Alternative medicine plan is 'waste of money'

January 28, 2010

Two professors are at loggerheads over the value of a new project to advance the science behind complementary and alternative medicine (CAM), after one claimed that it was dominated by partisan groups and likely to prove a waste of taxpayers' money.

The £1.46 million European-Union funded CAMbrella project aims to develop a "roadmap for future research" in the field.

A group of 16 scientific partners from across Europe met last week to begin work.

But the project was criticised by Edzard Ernst, professor of complementary medicine at the University of Exeter, who said he feared it would be a "waste of money".

"It lacks critical input and is dominated by CAM-believers," he said, adding that the funding would be better spent on "a few rigorous studies".

But his criticisms were rejected by George Lewith, professor of health research and head of a complementary and integrated medicine research unit at the University of Southampton, who is participating in the project.

He insisted that it was a "legitimate endeavour" that would provide useful information for policy decisions. He added that all those involved in the consortium were experts in CAM and many had published papers that were critical of the efficacy of the therapies.
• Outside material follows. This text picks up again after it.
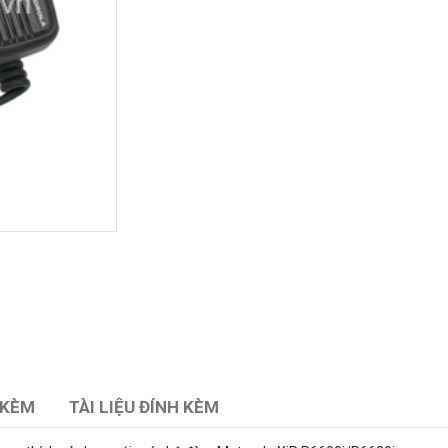
 KÈM
TÀI LIỆU ĐÍNH KÈM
He said Professor Ernst "always errs on the side of being very negative - and that is the problem he has with almost every other researcher in the field ... He is out on a limb because he is so consistently negative ... his view of the data is almost entirely inconsistent with everyone else in the field."

In response, Professor Ernst said that "CAM enthusiasts frequently confuse critical thinking with negativity".

The spat comes as another campaigner against CAM and "pseudoscience", David Colquhoun, professor of pharmacology at University College London, revealed details on his blog of the content of a now-defunct BSc in homeopathy at the University of Central Lancashire. Among the material released by Uclan after a long legal battle are slides on the homeopathic treatment of cancer. It is illegal for homeopaths to claim they are able to treat the disease.